Cubist Pharmaceuticals announced last week that its anti-bacterial drug, Sivextro (Tedizolid phosphate), indicated for the treatment of adult acute bacterial skin and skin structure infections (ABSSSI) is now available in the U.S. in once-daily I.V. and oral formulations.

Sivextro is a short, six-day course of therapy to treat serious skin infections. Sivextro is a novel oxazolidinone molecule with in vitro activity against clinically significant susceptible Gram-positive pathogens. The therapy is administered once-daily. Approved by the U.S. FDA in June 2014, Sivextro addresses ABSSSI caused by susceptible Gram-positive bacteria, including methicillin-resistant Staphylococcus aureus (MRSA).

“We are pleased to formally announce the availability of the I.V. version of Sivextro for physician and hospital order in the U.S.,” said Rob Perez, President and COO of Cubist. “Sivextro oral has been on the market since late June. We believe the features and utility of Sivextro offers physicians an effective option to treat acute bacterial skin and skin structure infections in a number of real-life patient settings — from the hospital to the home.”

Sivextro has been accepted for review in the EU, where Cubist is seeking approval for the treatment of complicated skin and soft tissue infections (cSSTI). Acute bacterial skin and skin structure infections (ABSSSI) are also referred to as complicated skin and soft tissue infections (cSSTI) (in Europe). A decision from the European Commission is expected during the first half of 2015.

Sivextro's FDA approval was supported by two Phase 3 studies, which showed that it was statistically non-inferior to 600 mg of Pfizer's Zyvox (linezolid) taken twice a day for 10 days. Clinical studies are also ongoing for the potential use of Sivextro in the treatment of hospital-acquired bacterial pneumonia (HABP)/ventilator-associated bacterial pneumonia (VABP).

Sivextro is one of the first medicines approved in the U.S. that the FDA designated as a Qualified Infectious Disease Product (QIDP) for its indication, ABSSSI, according to the Generating Antibiotic Incentives Now (GAIN) Act of 2012. The QIDP designation qualified Sivextro for certain incentives related to the development of new antibiotics, including a five year extension of exclusivity.
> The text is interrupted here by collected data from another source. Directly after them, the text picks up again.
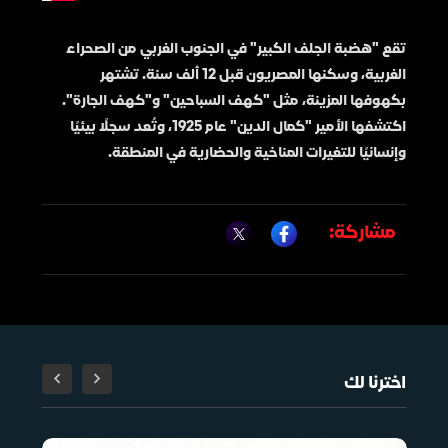
تقع "هضبة الجلف الكبير" في الجنوب الغربي من الصحراء
الغربية، وسكنها المصريون قبل 12 ألف سنة. تشتهر
بكهوفها المزينة، مثل "كهف السباحين" و"كهف الجارة".
اكتشفها الأمير "كمال الدين" عام 1925، وتُعد سجلًا بيئيًا
وإنسانيًا للتغيرات المناخية والحضارية في المنطقة.
مشاركة:
اخترنا لك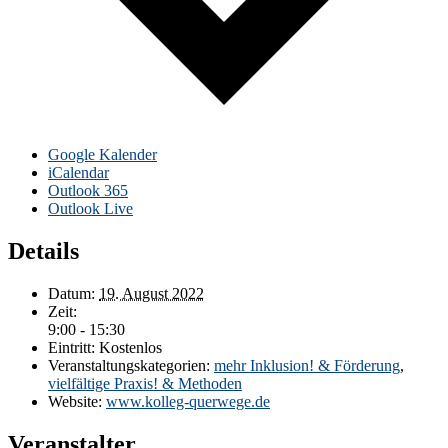
Google Kalender
iCalendar
Outlook 365
Outlook Live
Details
Datum:
19. August 2022
Zeit:
9:00 - 15:30
Eintritt:
Kostenlos
Veranstaltungskategorien:
mehr Inklusion! & Förderung
,
vielfältige Praxis! & Methoden
Website:
www.kolleg-querwege.de
Veranstalter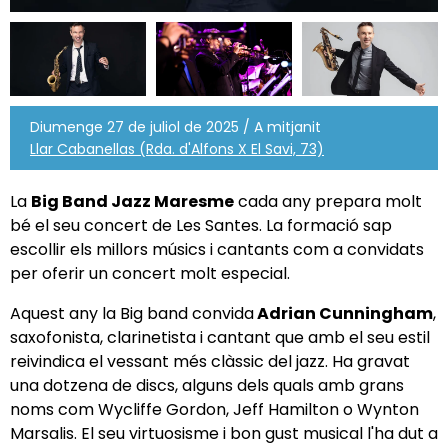
Diumenge 27 de juliol de 2025 / A mitjanit
Llar Cabanellas (Rda. d'Alfons X El Savi, 73)
La
Big Band Jazz Maresme
cada any prepara molt
bé el seu concert de Les Santes. La formació sap
escollir els millors músics i cantants com a convidats
per oferir un concert molt especial.
Aquest any la Big band convida
Adrian Cunningham
,
saxofonista, clarinetista i cantant que amb el seu estil
reivindica el vessant més clàssic del jazz. Ha gravat
una dotzena de discs, alguns dels quals amb grans
noms com Wycliffe Gordon, Jeff Hamilton o Wynton
Marsalis. El seu virtuosisme i bon gust musical l'ha dut a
According to the U.S. Centers for Disease Control and Prevention (CDC), each year more than two million Americans develop infections from antibiotic-resistant bacteria. One of the serious public health threats is methicillin-resistant Staphylococcus aureus (MRSA), which continues to be a clinical and economic burden. According to the CDC, there are approximately 80,000 severe MRSA infections and 11,000 deaths from MRSA in the U.S. per year.

Sivextro is expected to become Cubist's blockbuster drug with estimated annual sales of over $300 million. Cubist is aiming to launch at least three more anti-bacterial drugs by 2020.